Plaskynaston Lane
- Interactive map of Plaskynaston Lane
- Location: Cefn Mawr, Wrexham, Wales
- Owner: Cefn Druids A.F.C.
- Operator: Cefn Druids A.F.C.
- Capacity: 2,000

Tenant
- Cefn Druids A.F.C.

= Plaskynaston Lane =

Demolished football stadium in Wales

Plaskynaston Lane is a demolished football stadium in Cefn Mawr, Wrexham, Wales. It was the home stadium of Cefn Druids A.F.C. of the Welsh Premier from 1961 until 2010. The stadium held 2,000 spectators with 280 seated.

The ground was opened in 1961 under a peppercorn 99 year lease with a visit from a Manchester United XI featuring a young George Best against Druids United. The line ups from this match were hung up at Plaskynaston Lane in the on site Social Club until moving to The Rock in 2010.

Floodlights were erected in Summer 1998 paid for from the club's naming rights sponsorship deal with chemical firm Flexsys. This enabled Druids to reach the criteria required for the League of Wales when they won the Cymru Alliance title the following season in 1998-99 under Gareth Powell's management.
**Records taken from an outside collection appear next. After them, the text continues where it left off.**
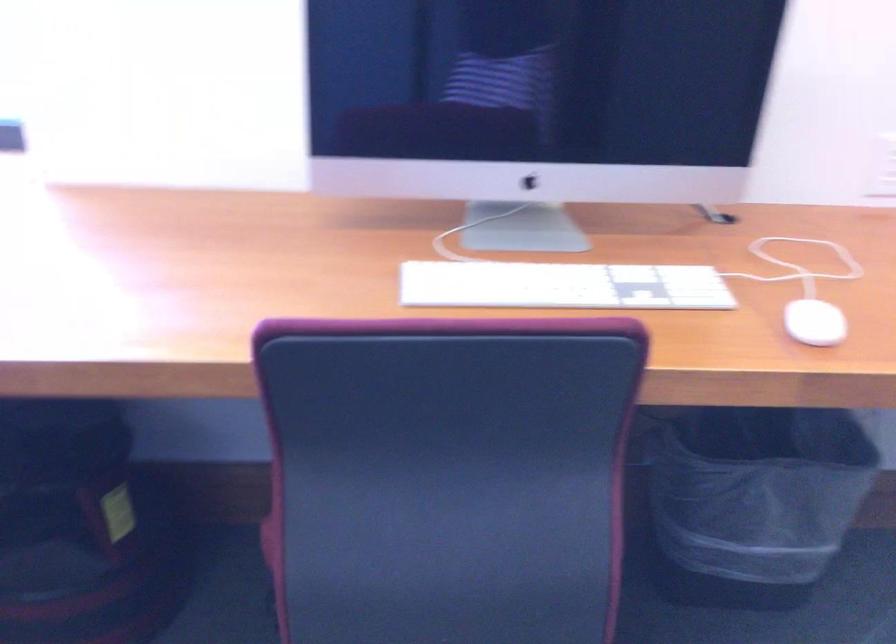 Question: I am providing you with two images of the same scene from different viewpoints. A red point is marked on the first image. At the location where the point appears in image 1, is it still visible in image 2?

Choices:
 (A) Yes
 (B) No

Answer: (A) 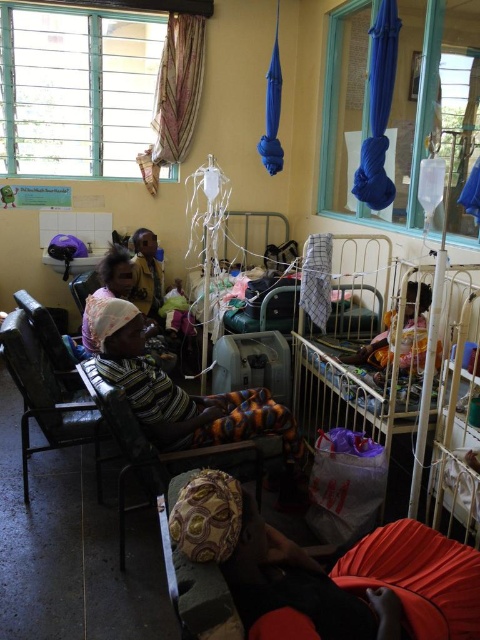 You are a nurse who needs to move a medical chart from the wooden fabric chair at center to the dark brown fabric at center. Can you place it directly without moving the chair?

The wooden fabric chair at center is in front of the dark brown fabric at center, so you can place the medical chart directly onto the dark brown fabric at center without moving the chair. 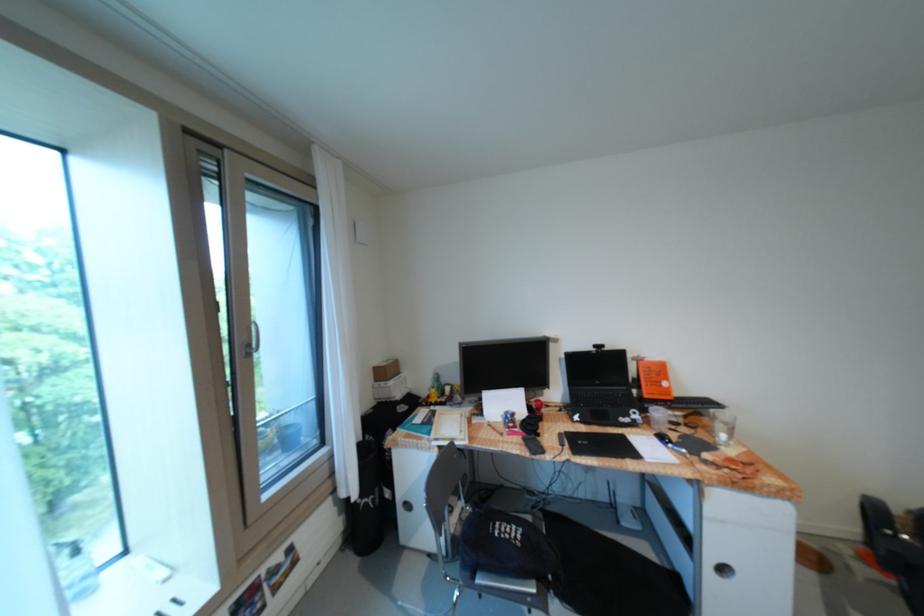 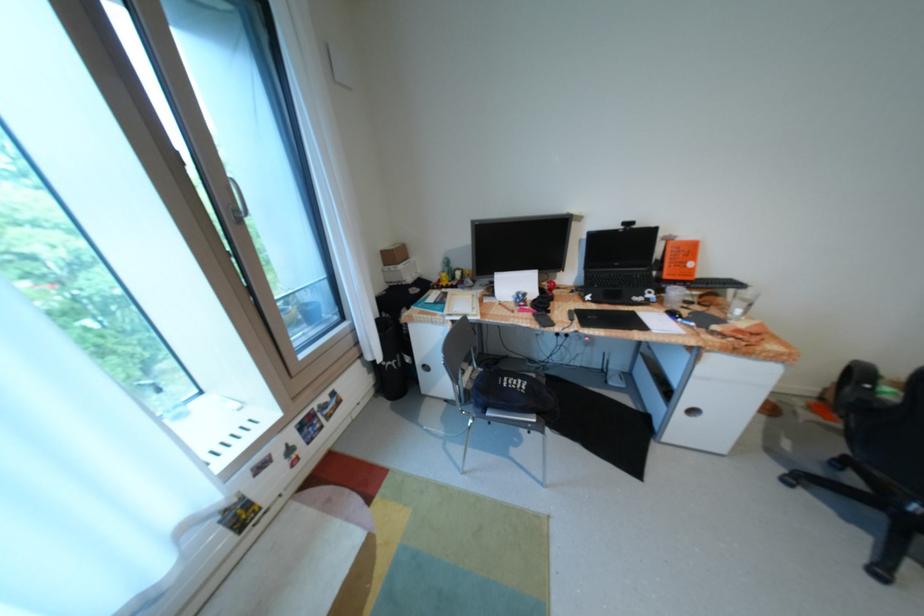 Locate, in the second image, the point that corresponds to (387,384) in the first image.

(397, 268) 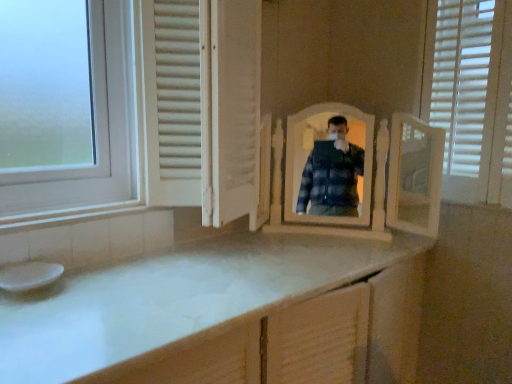 Question: In terms of width, does white matte screen door at center look wider or thinner when compared to white glossy sink at lower left?

Choices:
 (A) wide
 (B) thin

Answer: (A)

Question: Is white matte screen door at center to the left or to the right of white glossy sink at lower left in the image?

Choices:
 (A) left
 (B) right

Answer: (B)

Question: Which object is the closest to the white wooden mirror at center?

Choices:
 (A) white glossy sink at lower left
 (B) white matte screen door at center

Answer: (B)

Question: Estimate the real-world distances between objects in this image. Which object is farther from the white matte screen door at center?

Choices:
 (A) white glossy sink at lower left
 (B) white wooden mirror at center

Answer: (A) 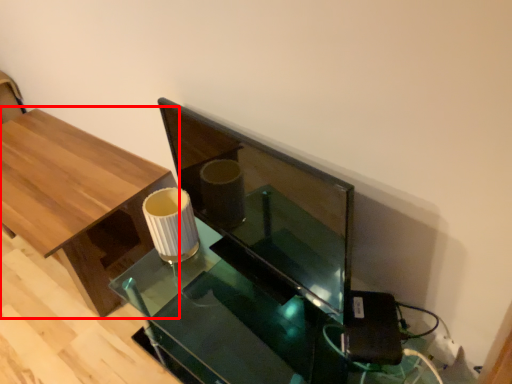 Question: From the image's perspective, considering the relative positions of table (annotated by the red box) and round table in the image provided, where is table (annotated by the red box) located with respect to the staircase?

Choices:
 (A) above
 (B) below

Answer: (A)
Around this time, Plaskynaston Lane also had a second stand built behind the goal named "The Brian Mackie Stand" in honour of the club's then committee member but future Chairperson.

Throughout the 2000s, Plaskynaston Lane also hosted several Wales Youth Internationals with the first taking place in June 2003 against Scotland.

The last game played at the ground was the Tony Collins Memorial Cup Final U12, between Llay FC and Marford & Gresford FC, refereed by Lewys Evans in memory of a former Cefn Druids A.F.C. player.

The site is now used as a Tesco superstore.